All the great names are represented here: Isaac de Caus, who made the grotto, George London, Henry Wise and Charles Bridgeman, who created avenues and water features in the reign of Queen Anne, even a brief appearance by Capability Brown in the 4th Duke’s time, but especially Repton, whose embellishments in the early 19th century, are the focus of this story.
However, what comes out most of all is the strong and innovative directional role of the Russell family themselves. The ‘great project’ of the Whig brothers, the 5th and 6th Dukes of Bedford, over 53 years, from 1786 to 1839, made the modern Woburn landscape: enclosure, draining, road building, model farming, ground-breaking forestry, the enlargement of the park to 3,500 acres and the implementation of Repton’s ideas. It is their astonishing work, representing an advanced social and cultural vision, that made Woburn a place of international significance that still takes the breath away today.
Of course, most great English aristocratic families produced remarkable people between the 17th and early 20th centuries, reflecting their roles as leaders of the most dynamic, creative and progressive culture in the world, but the Russells were distinctive even by those standards for a combination of great intellect and vast wealth. (Disraeli told Queen Victoria that the Duke of Bedford was her ‘rich- est subject’ and Lady Holland com- pared the 6th Duke’s large family to the genius of the Ancient World.)
It’s this combination that was also responsible for Woburn’s survival from 1840 to 1940 as a paragon of Enlightenment ideals. The Victorian dukes spent their money on extensive social housing and lavish church building, not on wrecking their principal seat with ill-considered alterations. They preserved Woburn intact as a Georgian wonderland, even maintaining such fragile structures as Holland’s Chinese Dairy, with its delicate painted glass, and Repton’s thatched Thornery, with its interior murals, not to mention the Rousseau-esque Log Cabin in the Evergreens.
All idylls are interrupted and, at Woburn, State requisitioning in the Second World War caused brutal and irreversible damage, leading to the tragic demolition of Henry Holland’s East Wing, riding school and tennis court.

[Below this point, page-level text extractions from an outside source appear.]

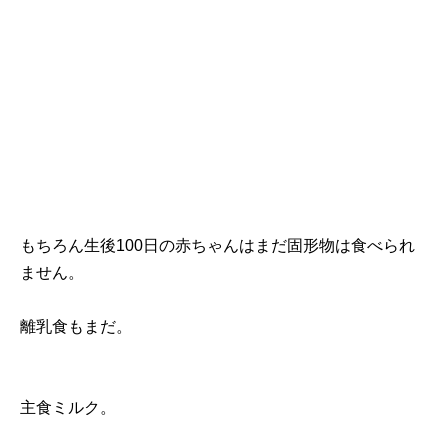
もちろん生後100日の赤ちゃんはまだ固形物は食べられ
ません。
離乳食もまだ。
主食ミルク。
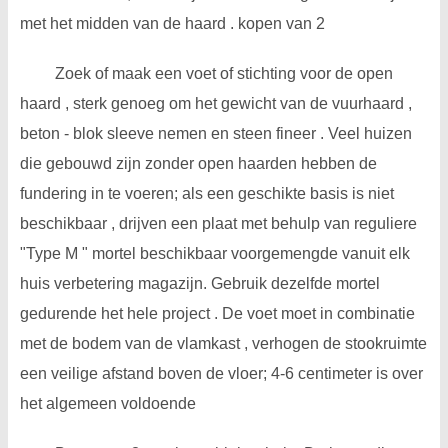
met het midden van de haard . kopen van 2
Zoek of maak een voet of stichting voor de open
haard , sterk genoeg om het gewicht van de vuurhaard ,
beton - blok sleeve nemen en steen fineer . Veel huizen
die gebouwd zijn zonder open haarden hebben de
fundering in te voeren; als een geschikte basis is niet
beschikbaar , drijven een plaat met behulp van reguliere
"Type M " mortel beschikbaar voorgemengde vanuit elk
huis verbetering magazijn. Gebruik dezelfde mortel
gedurende het hele project . De voet moet in combinatie
met de bodem van de vlamkast , verhogen de stookruimte
een veilige afstand boven de vloer; 4-6 centimeter is over
het algemeen voldoende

The pioneering transformation of Woburn by the 13th Duke into a leading tourist attraction in the 1950s and 1960s provided the estate with a commercially viable modern role, but it wasn’t without its downside in the impact on the special historic interest. It’s heartening that great efforts are now being made to restore Woburn to its Georgian glory, of which the Repton garden is the most obvious manifestation.
Apart from the reinstatement of the historic layout and repair of the surviving buildings by Repton and Wyatville—including the Shell Grotto, the 5th Duke’s Memorial Temple, the Labyrinth and Gothic Garden Seat—several missing Reptonian features have also been re-erected, including the Aviary, Pine Cone Pavilion and Chinese temple on top of the 6th Duke’s Rockery.
Is it too much to hope that, one day, Holland’s riding school and tennis court and the missing part of Repton’s unique outdoor verandah walk from the South Wing and Sculpture Gallery to the Chinese Dairy will be reinstated?
Keir Davidson’s is a precise and scholarly history, which covers a wider field than might be expected, taking in many other former Bedford properties and their impact on Woburn. The extensive footnotes are worth reading in their own right, as delicious nuggets can be found there.
The reader will, of course, be drawn primarily to Repton’s accomplished watercolours, but the illustrations also include fascinating black and whites of the 1950s–1960s tourist phase of innocent steam rallies, caravan clubs in the park, gift shops and ‘kiddies’ fun fairs’. In some ways, these pictures seem more remote now in post-Thatcher Britain than does the 18th century.
This book focuses principally on the gardens, but, in my view, it is the best country-house history published in recent years, not least because it is a straight account of a family property, untainted by modern art-historical jargon.